# "Toad in a Hole" is a great breakfast your kids will like. Me too!



## willcfish (Jun 11, 2012)

We have made this for over 50 years. MMM!! Good!!!
https://www.youtube.com/watch?v=SwWLM2F0pc8


----------



## naclh2oDave (Apr 8, 2008)

We call those Eagle's Nest. Yummy with Tabasco!


----------



## Turtlebait (Dec 3, 2008)

My grandma made me those when I was 5 (1961), she called them 
Chicken-on-a-raft!
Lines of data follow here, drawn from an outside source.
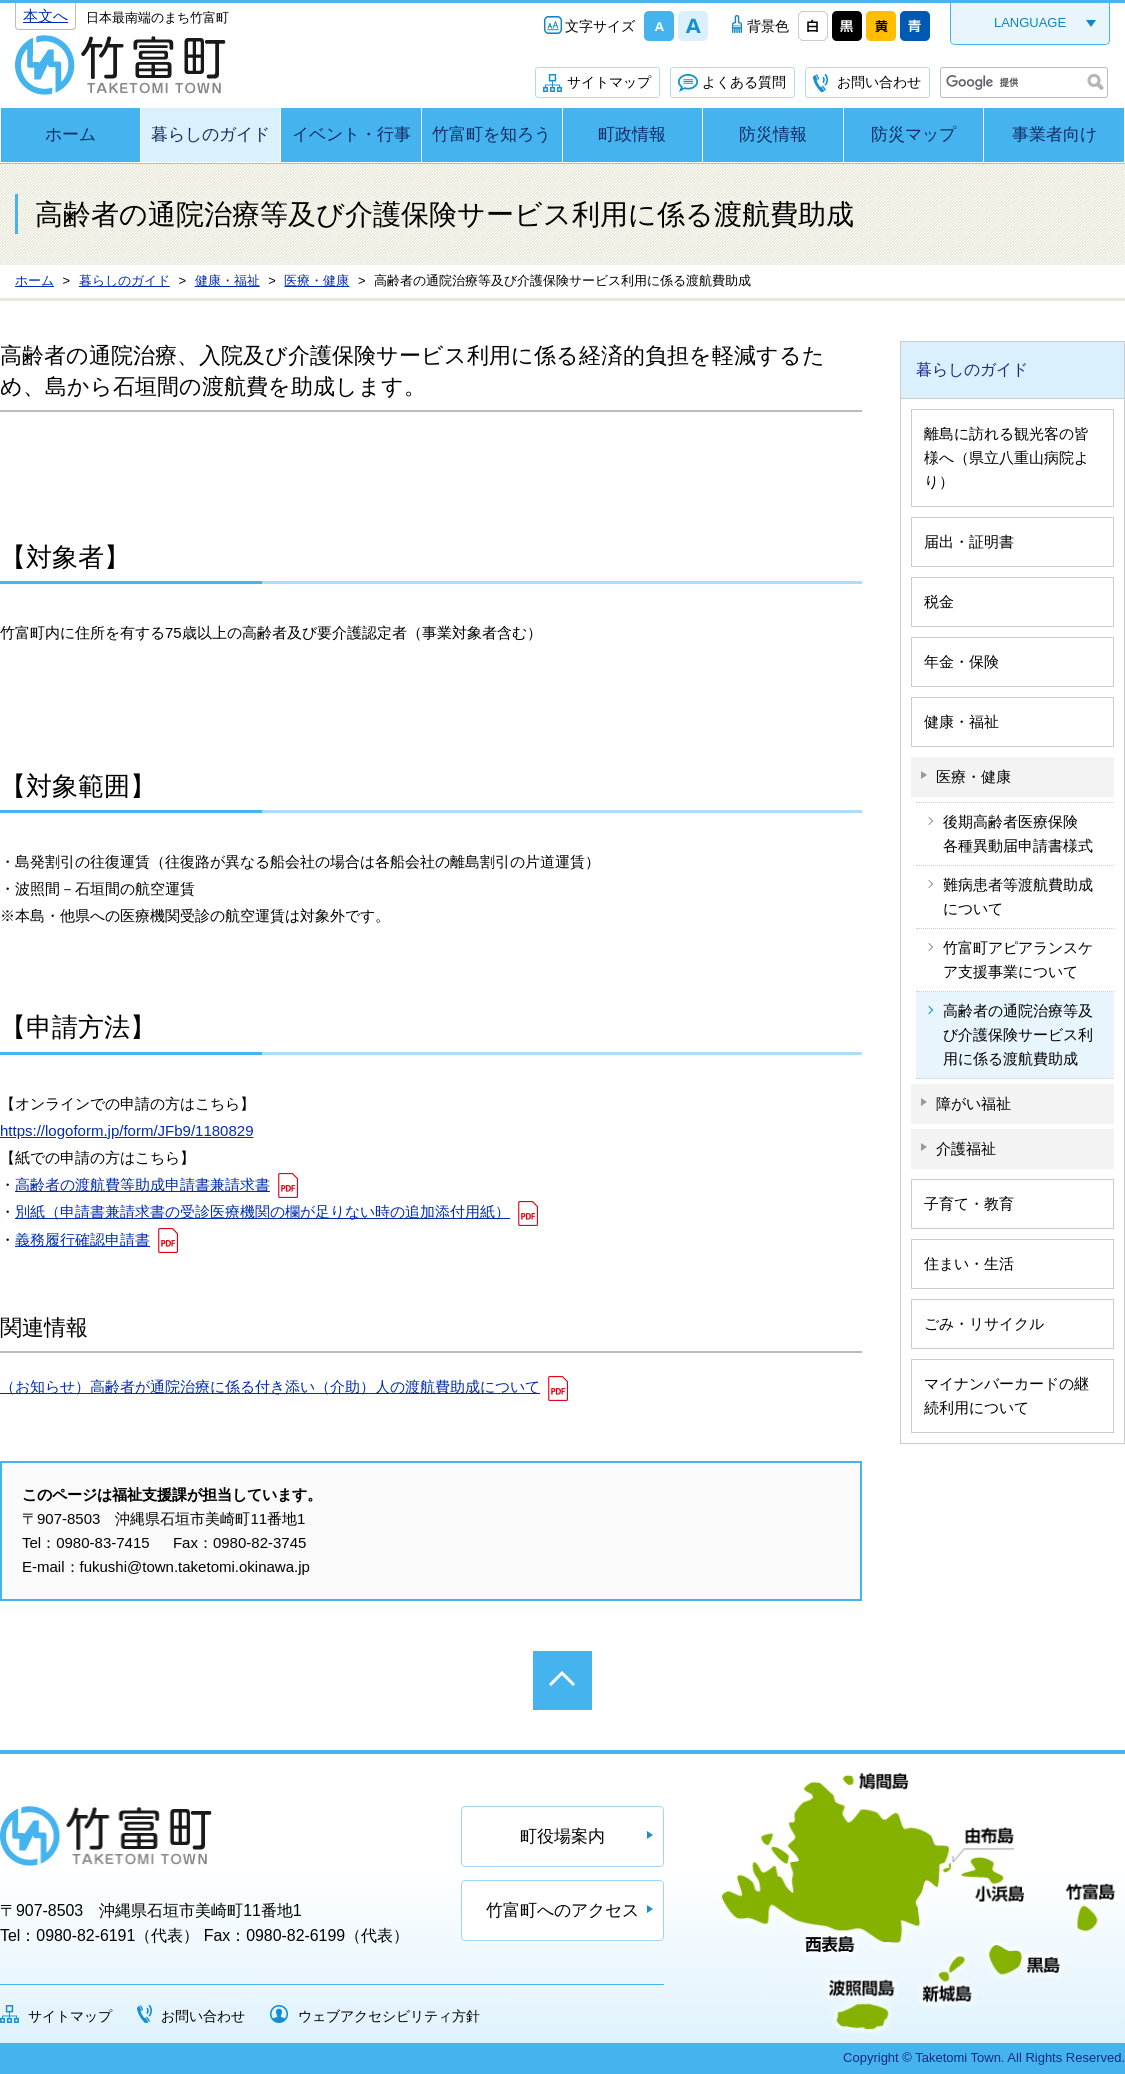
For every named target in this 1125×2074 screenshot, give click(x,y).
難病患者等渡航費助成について (1018, 896)
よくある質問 (744, 82)
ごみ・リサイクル (984, 1323)
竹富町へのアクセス (562, 1910)
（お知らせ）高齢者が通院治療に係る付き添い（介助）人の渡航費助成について (270, 1386)
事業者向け (1054, 134)
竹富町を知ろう (491, 134)
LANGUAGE (1030, 22)
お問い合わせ (879, 82)
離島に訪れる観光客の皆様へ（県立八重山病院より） (1006, 457)
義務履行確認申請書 (82, 1239)
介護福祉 (966, 1148)
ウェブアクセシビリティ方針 (389, 2016)
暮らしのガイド (210, 134)
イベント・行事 (351, 134)
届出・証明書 (969, 541)
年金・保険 (961, 661)
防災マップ (913, 134)
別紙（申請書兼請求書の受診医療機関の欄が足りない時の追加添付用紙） (262, 1211)
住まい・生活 (969, 1263)
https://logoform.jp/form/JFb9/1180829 (126, 1130)
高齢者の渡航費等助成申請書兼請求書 (142, 1184)
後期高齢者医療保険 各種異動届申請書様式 (1018, 833)
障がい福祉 (973, 1103)
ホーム (70, 134)
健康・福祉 (961, 721)
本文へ (45, 15)
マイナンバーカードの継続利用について (1006, 1395)
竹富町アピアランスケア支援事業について (1018, 959)
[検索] (1022, 83)
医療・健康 (973, 776)
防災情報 (773, 134)
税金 (939, 601)
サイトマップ (609, 82)
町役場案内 (562, 1836)
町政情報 (632, 134)
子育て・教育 (969, 1203)
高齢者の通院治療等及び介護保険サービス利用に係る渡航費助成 (1018, 1034)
I still enjoy them to this day! -Ric


----------



## CLEVE3990 (Feb 24, 2012)

I have had them for over 75 years. "Egg in basket":yes::yes:


----------



## jaster (Oct 7, 2007)

Add lots more butter, wonder bread and thick sliced bacon, and THEN!!!! you have a breakfast, lol


----------



## TURTLE (May 22, 2008)

*We called them Popeyes. *


----------



## jakec (Oct 14, 2010)

jaster said:


> Add lots more butter, wonder bread and thick sliced bacon, and THEN!!!! you have a breakfast, lol


 hell yea


----------



## knot @ Work (Apr 18, 2012)

Looks good 

could be lunch or dinner also


----------



## willcfish (Jun 11, 2012)

Had someone else call them Eggs in a basket!


----------